Le verdict devrait tomber cette semaine ! En attendant, voici les premières balles envoyées par Phil Ivey à destination de l'établissement londonien.
« Ce n'est pas dans ma nature de tricher »
Est-ce que Phil Ivey récupèrera les 7,7 millions de pounds (environ 9.800.000€ quand même) retenus par le Crockfords Casino ? La justice donnera-t-elle raison à l'établissement de la capitale du Royaume-Uni ? Le edge sorting est-il une forme de tricherie ? Nous nous sommes déjà posés ces questions à plusieurs reprises, mais cette fois, les choses sont beaucoup plus concrètes...

Rapide rappel des faits... Le Crockfords Casino de Londres accuse Phil Ivey d'avoir triché, en août 2012, au cours de sessions de punto banco. Comment ? En utilisant la technique du edge sorting. Si vous ne savez toujours pas ce que c'est, je vous oriente vers cet article.
L'Américain avait posé un million de pounds sur la table et amassé 7,7 millions de pounds en seulement deux jours (selon le site de la BBC).
Genting Casinos UK, le propriétaire de l'établissement a donc décidé de retenir les gains de Phil Ivey, mais de lui transférer, tout de même, sa mise initiale d'un million de pounds.

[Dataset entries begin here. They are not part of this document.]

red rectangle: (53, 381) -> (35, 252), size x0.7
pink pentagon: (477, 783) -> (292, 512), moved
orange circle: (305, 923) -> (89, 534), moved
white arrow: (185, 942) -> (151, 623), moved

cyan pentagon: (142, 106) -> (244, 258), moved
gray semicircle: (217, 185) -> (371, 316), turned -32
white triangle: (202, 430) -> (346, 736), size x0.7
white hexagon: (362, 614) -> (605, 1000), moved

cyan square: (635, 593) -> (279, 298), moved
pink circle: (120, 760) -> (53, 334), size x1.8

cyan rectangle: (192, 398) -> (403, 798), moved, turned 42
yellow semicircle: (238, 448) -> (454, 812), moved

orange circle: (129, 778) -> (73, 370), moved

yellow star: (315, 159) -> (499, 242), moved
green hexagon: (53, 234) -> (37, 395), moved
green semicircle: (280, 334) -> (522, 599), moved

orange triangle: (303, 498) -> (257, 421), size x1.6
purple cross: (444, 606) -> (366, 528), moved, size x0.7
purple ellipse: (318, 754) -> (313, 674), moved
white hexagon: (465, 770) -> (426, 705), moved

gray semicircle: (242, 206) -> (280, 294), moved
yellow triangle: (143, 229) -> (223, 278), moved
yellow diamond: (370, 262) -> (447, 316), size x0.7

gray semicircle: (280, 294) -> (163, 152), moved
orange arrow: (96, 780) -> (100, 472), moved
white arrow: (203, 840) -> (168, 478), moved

Phil Ivey, de son côté, a tout simplement décidé de porter plainte, afin de récupérer ses gains bloqués... Pour lui, le edge sorting est une technique légale (comme compter les cartes au blackjack finalement).

Nous avons donc, d'un côté, l'établissement qui soutient que la technique employée par le joueur n'est pas une stratégie légitime, et de l'autre côté, nous avons l'Américain qui insiste en affirmant que c'est légal. Au milieu, vous avez la High Court de Londres qui devra trancher dans quelques jours !

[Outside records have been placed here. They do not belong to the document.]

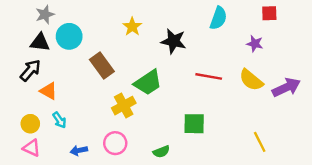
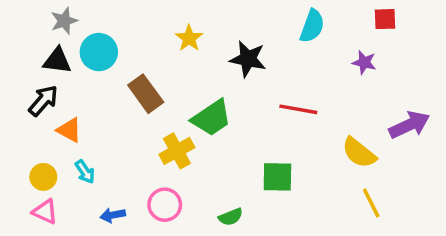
yellow semicircle: (251, 80) -> (359, 153), moved

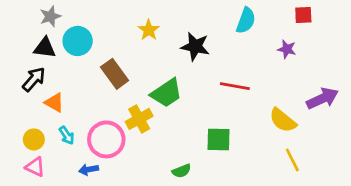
pink circle: (165, 205) -> (106, 139), moved, size x1.4

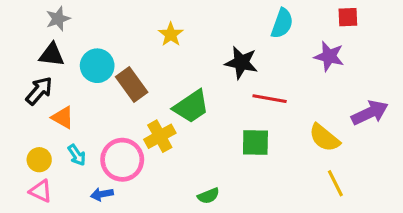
cyan circle: (78, 41) -> (97, 66), moved
black star: (195, 46) -> (241, 63), moved
purple star: (287, 49) -> (329, 56), size x1.4
green square: (218, 139) -> (255, 142), moved

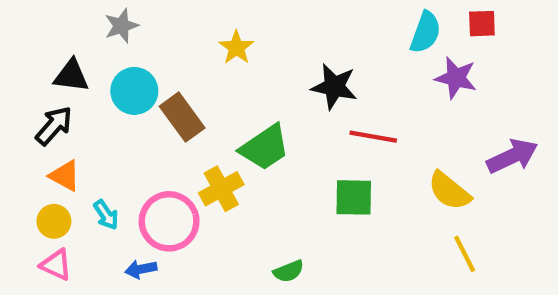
gray star: (58, 19) -> (121, 26), moved
cyan semicircle: (282, 23) -> (425, 32), moved
orange triangle: (63, 117) -> (65, 176), moved

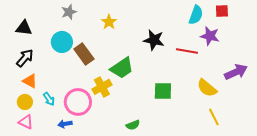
gray star: (121, 26) -> (69, 12), moved
black triangle: (71, 76) -> (24, 28), moved
red line: (373, 137) -> (187, 51), moved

Quels ont été les premiers propos tenus par Phil Ivey devant cette Haute Cour de Justice ? Le site de la BBC nous livre quelques paroles intéressantes :
« Je considère que je ne ferais pas très bien mon travail, si je ne cherchais pas à mettre à profit les faiblesses que j'ai identifiées dans les jeux proposés par les casinos ou leur mise en place.
J'utilise toute une variété de stratégies lorsque je joue dans les casinos. Aucun système n'est garanti de réussir et à chaque fois que je joue, je risque d'échouer dans l'exécution de ma stratégie - certaines d'entre elles sont très complexes et difficiles à exécuter - et cela résulte habituellement à une grosse perte d'argent.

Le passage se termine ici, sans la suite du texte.